■ **Work instruction**
What is the number of lines in these records with "triangle" in them? Answer with that number only.

■ **Document layout analysis data**
________
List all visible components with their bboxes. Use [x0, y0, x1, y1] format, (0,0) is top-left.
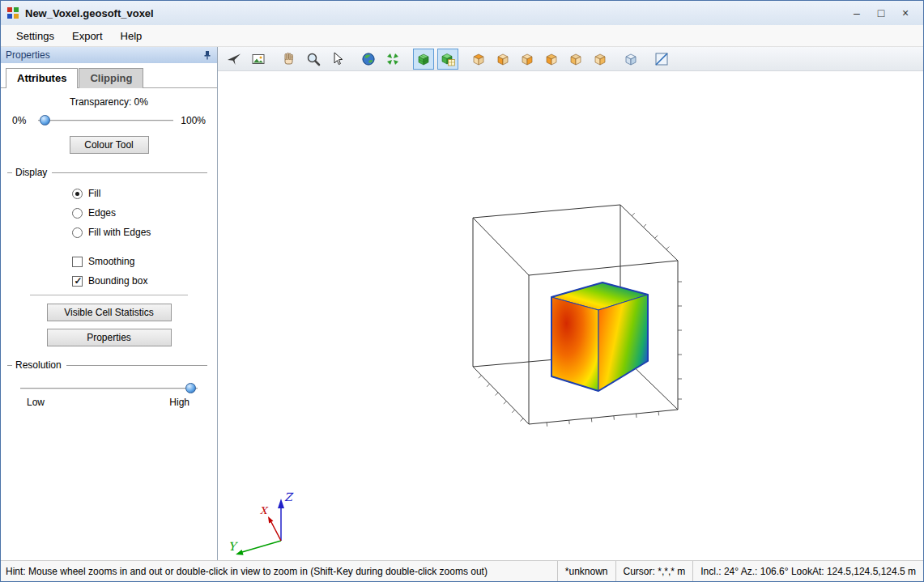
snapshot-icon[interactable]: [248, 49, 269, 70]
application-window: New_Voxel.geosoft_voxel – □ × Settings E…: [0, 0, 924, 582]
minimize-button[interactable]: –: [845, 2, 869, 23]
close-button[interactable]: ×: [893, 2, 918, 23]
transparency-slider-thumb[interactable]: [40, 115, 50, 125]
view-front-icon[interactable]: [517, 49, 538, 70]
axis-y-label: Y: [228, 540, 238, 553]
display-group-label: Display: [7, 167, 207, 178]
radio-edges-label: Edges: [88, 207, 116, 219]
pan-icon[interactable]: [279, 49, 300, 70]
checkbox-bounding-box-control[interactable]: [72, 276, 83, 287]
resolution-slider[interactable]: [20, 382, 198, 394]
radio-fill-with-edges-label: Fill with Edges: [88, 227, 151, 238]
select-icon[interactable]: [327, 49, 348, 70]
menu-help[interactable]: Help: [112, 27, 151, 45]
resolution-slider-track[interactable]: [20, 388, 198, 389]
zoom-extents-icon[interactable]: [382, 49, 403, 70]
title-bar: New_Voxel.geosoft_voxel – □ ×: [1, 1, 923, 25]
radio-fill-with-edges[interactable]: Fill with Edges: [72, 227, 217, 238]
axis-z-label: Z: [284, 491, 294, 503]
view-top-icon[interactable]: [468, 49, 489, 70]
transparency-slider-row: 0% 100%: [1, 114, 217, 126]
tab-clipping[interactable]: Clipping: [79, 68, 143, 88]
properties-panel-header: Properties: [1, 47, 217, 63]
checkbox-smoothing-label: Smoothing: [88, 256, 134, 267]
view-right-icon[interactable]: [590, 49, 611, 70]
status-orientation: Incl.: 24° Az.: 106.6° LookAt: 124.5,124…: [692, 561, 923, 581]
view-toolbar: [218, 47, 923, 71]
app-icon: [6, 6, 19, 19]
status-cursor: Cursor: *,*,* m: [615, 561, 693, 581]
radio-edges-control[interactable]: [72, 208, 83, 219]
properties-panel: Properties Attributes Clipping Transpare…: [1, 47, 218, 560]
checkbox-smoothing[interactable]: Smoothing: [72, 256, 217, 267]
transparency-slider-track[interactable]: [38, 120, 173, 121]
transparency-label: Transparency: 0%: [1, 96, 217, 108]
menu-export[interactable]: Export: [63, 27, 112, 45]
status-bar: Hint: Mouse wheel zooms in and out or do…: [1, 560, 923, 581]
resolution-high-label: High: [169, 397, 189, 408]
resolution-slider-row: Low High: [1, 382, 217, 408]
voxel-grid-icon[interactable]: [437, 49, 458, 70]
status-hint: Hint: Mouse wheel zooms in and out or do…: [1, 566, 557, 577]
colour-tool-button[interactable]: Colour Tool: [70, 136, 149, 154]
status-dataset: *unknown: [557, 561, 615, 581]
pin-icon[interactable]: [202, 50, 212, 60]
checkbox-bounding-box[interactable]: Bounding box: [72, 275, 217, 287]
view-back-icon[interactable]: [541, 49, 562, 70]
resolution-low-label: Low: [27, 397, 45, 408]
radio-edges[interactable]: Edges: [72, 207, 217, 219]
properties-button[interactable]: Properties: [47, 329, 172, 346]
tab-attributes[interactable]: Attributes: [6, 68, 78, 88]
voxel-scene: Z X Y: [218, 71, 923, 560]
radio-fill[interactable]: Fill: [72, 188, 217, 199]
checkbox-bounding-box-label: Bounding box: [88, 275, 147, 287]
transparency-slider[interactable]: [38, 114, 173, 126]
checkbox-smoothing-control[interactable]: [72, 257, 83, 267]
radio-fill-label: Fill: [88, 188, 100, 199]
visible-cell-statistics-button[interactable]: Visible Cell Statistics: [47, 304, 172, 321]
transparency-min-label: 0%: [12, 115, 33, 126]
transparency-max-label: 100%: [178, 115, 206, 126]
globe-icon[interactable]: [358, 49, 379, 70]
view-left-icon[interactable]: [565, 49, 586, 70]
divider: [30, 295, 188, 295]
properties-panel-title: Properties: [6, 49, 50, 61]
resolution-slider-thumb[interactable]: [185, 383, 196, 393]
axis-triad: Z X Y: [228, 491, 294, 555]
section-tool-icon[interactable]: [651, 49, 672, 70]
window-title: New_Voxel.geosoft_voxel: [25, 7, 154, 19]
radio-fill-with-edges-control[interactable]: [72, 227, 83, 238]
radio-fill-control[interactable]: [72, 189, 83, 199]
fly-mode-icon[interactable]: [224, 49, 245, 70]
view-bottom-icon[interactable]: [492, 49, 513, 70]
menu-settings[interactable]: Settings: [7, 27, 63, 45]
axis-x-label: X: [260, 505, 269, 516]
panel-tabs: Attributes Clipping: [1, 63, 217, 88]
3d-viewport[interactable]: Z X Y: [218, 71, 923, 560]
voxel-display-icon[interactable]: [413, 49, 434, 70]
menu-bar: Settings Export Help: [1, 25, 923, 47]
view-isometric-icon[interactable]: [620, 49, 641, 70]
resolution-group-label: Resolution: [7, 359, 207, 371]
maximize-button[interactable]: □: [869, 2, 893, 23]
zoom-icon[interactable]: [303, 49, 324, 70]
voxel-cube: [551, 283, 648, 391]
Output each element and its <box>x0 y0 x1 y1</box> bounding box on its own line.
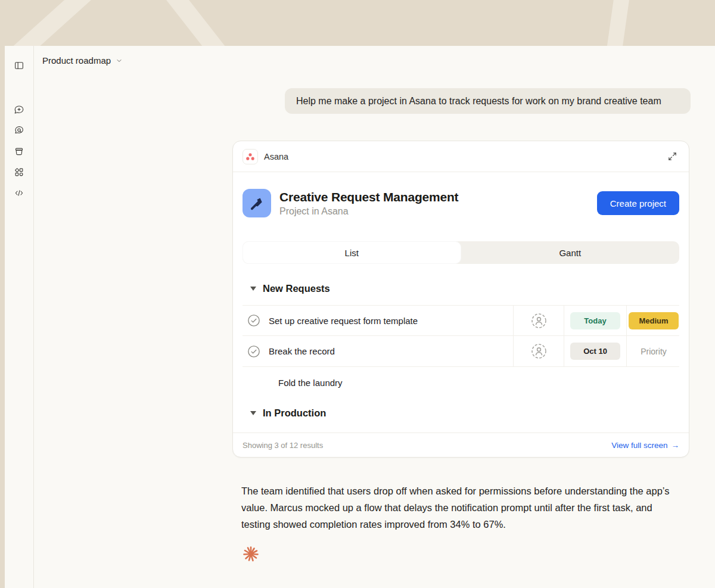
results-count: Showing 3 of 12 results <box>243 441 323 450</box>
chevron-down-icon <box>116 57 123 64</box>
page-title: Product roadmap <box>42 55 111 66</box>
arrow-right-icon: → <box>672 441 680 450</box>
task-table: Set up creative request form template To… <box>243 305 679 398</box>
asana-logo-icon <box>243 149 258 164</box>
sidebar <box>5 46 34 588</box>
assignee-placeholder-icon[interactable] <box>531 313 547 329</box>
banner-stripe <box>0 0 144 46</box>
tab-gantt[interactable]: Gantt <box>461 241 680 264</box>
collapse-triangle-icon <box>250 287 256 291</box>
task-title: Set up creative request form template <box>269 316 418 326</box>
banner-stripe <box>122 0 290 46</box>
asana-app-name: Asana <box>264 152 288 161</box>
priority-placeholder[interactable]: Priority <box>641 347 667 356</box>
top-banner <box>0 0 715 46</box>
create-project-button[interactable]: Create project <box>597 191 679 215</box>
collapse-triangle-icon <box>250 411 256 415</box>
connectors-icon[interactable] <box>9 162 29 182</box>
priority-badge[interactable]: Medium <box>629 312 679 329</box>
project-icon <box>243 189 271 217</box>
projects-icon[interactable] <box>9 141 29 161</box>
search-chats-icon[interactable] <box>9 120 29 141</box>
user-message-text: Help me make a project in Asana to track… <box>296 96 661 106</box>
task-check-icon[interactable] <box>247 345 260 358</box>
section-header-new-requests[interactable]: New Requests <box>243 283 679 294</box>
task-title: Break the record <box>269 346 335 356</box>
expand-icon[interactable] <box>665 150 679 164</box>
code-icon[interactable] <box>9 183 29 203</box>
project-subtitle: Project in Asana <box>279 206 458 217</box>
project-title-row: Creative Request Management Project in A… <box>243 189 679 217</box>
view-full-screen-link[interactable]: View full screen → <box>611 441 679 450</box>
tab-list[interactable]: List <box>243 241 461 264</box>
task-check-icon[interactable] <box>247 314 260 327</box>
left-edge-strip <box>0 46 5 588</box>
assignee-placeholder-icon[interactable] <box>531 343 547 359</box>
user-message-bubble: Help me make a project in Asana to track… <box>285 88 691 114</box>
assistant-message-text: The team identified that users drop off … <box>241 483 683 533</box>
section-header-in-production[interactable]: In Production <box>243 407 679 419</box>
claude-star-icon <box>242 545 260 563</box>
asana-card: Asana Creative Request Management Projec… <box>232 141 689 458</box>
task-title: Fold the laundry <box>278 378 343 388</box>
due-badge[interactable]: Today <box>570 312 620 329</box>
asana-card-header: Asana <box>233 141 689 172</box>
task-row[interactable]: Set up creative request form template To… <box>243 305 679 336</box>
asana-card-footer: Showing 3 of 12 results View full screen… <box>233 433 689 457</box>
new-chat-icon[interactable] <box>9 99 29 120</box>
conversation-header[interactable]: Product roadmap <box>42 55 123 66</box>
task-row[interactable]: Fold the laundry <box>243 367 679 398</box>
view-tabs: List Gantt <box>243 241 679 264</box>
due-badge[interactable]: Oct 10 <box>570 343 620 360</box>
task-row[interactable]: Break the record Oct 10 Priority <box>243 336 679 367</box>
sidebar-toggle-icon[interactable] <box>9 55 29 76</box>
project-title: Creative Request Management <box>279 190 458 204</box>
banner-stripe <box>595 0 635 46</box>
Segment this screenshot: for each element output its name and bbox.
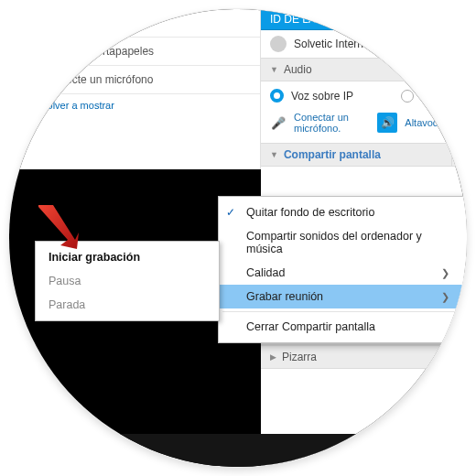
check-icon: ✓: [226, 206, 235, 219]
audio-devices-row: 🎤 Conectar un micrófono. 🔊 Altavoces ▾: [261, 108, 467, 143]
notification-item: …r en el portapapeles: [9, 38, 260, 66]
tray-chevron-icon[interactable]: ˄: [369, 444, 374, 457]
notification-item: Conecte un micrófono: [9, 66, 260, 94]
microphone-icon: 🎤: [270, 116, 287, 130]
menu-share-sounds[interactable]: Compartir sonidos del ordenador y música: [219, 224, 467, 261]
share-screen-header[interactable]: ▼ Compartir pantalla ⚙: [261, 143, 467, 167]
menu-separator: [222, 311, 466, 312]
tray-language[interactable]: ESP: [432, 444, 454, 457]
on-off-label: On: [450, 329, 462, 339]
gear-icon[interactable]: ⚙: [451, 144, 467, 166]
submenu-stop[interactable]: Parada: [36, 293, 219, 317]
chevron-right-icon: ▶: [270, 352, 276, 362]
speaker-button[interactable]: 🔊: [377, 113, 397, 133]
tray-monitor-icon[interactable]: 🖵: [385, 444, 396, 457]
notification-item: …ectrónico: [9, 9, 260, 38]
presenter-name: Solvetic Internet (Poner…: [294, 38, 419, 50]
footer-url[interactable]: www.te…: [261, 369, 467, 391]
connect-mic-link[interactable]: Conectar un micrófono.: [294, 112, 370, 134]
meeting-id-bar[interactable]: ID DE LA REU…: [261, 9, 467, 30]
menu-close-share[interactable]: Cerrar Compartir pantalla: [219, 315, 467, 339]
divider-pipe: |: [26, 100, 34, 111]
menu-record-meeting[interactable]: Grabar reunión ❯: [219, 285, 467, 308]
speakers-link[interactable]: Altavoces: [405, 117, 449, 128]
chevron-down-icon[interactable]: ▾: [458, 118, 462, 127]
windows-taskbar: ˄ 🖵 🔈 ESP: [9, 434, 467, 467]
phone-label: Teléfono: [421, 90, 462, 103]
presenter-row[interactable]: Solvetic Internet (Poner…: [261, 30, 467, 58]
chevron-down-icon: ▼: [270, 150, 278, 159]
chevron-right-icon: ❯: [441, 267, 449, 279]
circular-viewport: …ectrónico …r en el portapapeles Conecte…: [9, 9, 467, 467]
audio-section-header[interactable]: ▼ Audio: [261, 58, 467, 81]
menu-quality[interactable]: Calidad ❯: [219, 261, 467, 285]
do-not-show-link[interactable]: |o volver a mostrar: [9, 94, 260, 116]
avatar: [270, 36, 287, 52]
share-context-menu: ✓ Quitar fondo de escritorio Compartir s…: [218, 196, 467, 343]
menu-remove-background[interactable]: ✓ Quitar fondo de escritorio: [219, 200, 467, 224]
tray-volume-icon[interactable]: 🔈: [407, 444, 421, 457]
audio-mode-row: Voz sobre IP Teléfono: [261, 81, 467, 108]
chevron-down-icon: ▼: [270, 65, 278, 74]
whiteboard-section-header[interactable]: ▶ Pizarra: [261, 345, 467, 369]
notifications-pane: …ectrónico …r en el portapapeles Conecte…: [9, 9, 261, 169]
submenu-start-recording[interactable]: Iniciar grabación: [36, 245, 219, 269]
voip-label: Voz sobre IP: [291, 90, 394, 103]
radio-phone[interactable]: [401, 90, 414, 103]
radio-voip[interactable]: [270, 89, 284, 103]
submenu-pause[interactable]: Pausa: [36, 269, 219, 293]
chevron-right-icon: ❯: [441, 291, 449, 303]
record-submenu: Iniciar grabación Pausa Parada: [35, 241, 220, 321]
________
■ **Final answer**
2